The other chapbook I've been reading is Gregory Leadbetter's The Body in the Well. This is a 28 page, 25 poem collection available for three pounds.

For the most part, these are striking and unexpected poems. One poem, which I think is a stunner, is 'The Astronaut's Return'. The narrator in the poem is an astronaut who has returned home to his pregnant wife after, one presumes, a considerable amount of time in space, and who is having trouble adjusting to his return as his wife is also. At the end of the poem it says:

"I'm learning to come back. But my eyes,
still wide open, sparkle like topaz when I sleep"

These last couple of lines make the hairs stand up on the back of my neck, in fact I think I may end up dreaming of astronauts with sparkling jewel-stars for eyes!

'Who Put Bella in the Wich Elm' is another unsettling poem:

"she was found in the yew, folded up
like a foetus put back in the womb,
her knickers soaked with the last
of her voice, a clot in her mouth."

These are strange stories yet they resonate somehow.
Leadbetter also writes tender poetry with attention to beautiful language and imagery.
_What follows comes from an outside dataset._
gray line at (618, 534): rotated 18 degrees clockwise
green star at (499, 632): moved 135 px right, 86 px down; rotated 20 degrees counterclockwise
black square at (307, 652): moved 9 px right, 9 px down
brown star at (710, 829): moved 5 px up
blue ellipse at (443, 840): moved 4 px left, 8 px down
In the birth poem, 'Naming Day', the child is addressed by the narrator - "You were born / with the waves before morning, lifted out / on the human tide". And in the second stanza: "The sweet spice of your head carries the warmth / of fledging thoughts".
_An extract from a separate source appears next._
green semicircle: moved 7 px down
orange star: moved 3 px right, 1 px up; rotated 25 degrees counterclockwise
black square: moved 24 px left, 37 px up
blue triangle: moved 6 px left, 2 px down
But it's the unsettling stuff I like best. 'Night Owl' begins with - "Then one night I didn't come to bed". I'm not quite sure what the poem is about, it seems to be about an insomaniac but also the metamorphoses of the narrator into an owl which, of course, could be a metaphor for becoming an 'other' in the night, reaching out into the dark and being irrevocably changed by the experience; it's a theme similarly found in 'The Astronaut's Return'. From 'Night Owl' -

"Branches grown through constellations lift me
free of the dreaming streets, nearer
to the creature they hold".

These are poems that ask for several readings and have perhaps many interpretations but their reach is beyond the comprehending mind to somewhere far deeper.

4 comments:

Dave King said...

Strange words, indeed. Scary, almost. Thanks for bringing them to my attention. I think I must have that book.

Marion McCready said...

You can't really lose with a chapbook, for that price even if you didn't like the poems you're hardly out of pocket. But I certainly recommend it and I think you would thoroughly enjoy it, Dave.

Frances said...

Even the titles seem unusual and darkly magic. This poetry business. A bit hard.

Marion McCready said...

they are aren't they! I'll have to come up with some suitably dark title for my forthcoming (I wish!!) collection, lol!